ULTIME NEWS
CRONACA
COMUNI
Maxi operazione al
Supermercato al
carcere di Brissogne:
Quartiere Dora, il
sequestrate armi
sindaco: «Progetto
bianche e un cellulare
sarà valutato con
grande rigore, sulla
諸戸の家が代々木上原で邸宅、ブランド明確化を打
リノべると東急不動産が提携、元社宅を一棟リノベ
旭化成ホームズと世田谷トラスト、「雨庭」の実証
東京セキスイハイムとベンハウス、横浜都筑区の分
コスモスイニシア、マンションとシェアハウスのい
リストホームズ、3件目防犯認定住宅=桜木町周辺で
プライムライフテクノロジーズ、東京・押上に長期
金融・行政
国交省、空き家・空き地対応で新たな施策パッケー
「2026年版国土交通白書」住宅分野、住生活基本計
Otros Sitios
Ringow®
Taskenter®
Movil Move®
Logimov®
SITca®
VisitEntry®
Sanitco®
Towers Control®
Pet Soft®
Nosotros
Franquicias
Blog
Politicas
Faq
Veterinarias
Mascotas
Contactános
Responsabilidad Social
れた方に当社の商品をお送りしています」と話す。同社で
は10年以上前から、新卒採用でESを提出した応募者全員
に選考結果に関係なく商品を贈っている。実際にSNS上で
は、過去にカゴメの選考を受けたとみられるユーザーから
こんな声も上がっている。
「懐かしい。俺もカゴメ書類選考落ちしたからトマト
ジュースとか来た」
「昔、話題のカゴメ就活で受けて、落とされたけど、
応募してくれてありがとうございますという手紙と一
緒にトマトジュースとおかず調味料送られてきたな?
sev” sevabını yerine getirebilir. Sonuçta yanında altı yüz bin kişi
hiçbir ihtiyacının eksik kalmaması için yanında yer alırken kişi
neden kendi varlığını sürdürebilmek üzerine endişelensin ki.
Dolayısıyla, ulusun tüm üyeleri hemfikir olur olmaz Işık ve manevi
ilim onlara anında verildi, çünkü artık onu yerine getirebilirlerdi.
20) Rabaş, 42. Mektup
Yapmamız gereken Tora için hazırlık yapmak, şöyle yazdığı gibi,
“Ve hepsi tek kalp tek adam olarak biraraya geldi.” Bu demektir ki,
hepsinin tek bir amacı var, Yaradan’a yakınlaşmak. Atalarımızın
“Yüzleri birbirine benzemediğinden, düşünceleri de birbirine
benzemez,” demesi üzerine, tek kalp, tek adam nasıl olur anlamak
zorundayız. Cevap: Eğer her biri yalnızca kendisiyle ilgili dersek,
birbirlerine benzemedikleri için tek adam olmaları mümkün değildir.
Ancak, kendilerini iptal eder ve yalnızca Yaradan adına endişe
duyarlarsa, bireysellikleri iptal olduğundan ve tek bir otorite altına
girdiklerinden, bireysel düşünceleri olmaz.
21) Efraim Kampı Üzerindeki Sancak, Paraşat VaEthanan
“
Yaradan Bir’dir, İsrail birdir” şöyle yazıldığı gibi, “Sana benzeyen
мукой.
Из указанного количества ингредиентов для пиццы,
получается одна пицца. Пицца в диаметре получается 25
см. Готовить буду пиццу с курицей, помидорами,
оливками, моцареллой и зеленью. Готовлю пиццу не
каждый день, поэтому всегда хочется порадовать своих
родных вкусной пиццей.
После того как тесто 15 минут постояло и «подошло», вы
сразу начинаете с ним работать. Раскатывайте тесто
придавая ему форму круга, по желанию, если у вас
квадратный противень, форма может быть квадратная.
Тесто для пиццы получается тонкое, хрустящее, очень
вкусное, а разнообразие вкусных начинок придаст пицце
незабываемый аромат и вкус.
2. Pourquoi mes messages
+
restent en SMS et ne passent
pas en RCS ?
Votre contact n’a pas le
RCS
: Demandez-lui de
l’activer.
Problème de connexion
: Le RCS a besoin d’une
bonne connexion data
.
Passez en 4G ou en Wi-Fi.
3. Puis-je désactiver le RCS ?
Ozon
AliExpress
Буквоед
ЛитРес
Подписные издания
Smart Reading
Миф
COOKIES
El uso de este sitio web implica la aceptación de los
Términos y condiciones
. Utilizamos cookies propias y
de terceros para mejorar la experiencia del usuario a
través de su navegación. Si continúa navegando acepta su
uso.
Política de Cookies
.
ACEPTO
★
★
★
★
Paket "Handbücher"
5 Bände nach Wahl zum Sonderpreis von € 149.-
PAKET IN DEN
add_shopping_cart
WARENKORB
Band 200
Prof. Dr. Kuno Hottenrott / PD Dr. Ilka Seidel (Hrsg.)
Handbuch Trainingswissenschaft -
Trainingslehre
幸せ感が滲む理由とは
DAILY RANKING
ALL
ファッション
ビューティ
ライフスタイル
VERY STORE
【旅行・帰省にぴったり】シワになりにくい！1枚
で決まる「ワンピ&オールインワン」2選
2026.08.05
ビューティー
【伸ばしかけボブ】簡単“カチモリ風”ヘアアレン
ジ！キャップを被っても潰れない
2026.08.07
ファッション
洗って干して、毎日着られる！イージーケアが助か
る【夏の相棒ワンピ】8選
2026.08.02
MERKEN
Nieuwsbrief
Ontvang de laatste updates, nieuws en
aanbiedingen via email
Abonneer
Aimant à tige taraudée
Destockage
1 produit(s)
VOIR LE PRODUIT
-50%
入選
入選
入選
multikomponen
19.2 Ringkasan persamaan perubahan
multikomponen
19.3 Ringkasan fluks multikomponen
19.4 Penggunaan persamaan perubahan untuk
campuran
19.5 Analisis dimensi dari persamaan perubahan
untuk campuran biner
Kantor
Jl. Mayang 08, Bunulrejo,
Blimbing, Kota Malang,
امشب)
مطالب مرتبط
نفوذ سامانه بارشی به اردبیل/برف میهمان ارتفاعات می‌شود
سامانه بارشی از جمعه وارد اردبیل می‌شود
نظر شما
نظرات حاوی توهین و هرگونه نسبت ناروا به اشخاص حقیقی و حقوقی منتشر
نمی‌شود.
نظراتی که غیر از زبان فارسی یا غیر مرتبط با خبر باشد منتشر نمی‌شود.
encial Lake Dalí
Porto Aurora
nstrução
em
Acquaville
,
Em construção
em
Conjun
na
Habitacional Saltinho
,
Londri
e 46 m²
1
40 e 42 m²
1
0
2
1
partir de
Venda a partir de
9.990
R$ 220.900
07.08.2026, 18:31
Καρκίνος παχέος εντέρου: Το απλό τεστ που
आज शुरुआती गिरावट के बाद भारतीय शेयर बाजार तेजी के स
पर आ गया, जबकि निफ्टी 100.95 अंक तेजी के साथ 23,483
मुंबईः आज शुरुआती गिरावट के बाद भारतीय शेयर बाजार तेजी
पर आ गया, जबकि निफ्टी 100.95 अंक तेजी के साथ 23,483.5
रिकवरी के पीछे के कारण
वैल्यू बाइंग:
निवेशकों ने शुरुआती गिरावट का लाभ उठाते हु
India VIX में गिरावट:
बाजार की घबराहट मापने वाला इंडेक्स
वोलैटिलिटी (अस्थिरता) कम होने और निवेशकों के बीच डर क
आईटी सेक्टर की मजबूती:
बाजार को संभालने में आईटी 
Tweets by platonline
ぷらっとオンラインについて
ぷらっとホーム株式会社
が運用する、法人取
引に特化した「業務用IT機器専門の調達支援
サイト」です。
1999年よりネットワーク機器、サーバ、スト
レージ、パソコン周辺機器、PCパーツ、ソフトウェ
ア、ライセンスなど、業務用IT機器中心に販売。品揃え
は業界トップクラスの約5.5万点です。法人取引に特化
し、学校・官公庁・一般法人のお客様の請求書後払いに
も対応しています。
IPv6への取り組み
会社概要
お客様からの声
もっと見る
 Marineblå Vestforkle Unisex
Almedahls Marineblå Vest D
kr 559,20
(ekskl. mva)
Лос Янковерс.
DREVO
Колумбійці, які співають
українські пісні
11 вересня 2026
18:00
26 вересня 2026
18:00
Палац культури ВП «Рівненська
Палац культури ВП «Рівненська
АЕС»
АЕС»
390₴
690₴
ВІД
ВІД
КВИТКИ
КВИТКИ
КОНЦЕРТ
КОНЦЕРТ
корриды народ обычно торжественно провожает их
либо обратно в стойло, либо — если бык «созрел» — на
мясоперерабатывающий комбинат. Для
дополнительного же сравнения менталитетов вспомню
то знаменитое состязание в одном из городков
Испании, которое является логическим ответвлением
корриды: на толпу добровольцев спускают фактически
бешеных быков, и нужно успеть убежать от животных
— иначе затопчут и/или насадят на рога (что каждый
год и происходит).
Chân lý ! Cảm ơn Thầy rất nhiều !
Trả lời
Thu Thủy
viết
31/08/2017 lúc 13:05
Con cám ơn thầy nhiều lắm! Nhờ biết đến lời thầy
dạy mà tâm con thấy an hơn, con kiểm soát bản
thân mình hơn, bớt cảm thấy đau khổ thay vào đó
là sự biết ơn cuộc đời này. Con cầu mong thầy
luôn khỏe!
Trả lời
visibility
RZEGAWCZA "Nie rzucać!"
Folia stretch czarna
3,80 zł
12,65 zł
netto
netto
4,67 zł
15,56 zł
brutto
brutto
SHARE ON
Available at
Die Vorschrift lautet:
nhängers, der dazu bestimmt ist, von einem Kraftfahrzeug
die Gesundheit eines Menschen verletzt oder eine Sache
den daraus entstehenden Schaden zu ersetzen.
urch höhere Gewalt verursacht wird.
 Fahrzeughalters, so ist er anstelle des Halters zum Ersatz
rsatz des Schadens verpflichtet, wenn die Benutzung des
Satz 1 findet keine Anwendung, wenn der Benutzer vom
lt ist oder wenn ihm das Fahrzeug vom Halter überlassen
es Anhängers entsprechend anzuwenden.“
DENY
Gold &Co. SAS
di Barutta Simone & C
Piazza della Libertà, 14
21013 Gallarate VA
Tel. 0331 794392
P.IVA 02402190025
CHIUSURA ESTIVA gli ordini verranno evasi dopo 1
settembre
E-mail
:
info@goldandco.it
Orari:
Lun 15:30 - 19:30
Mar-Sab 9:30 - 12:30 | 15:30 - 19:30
━━━
Work request: Within the records above, count the lines that include the string "kişi"; state the number and nothing else.

Answer section: 2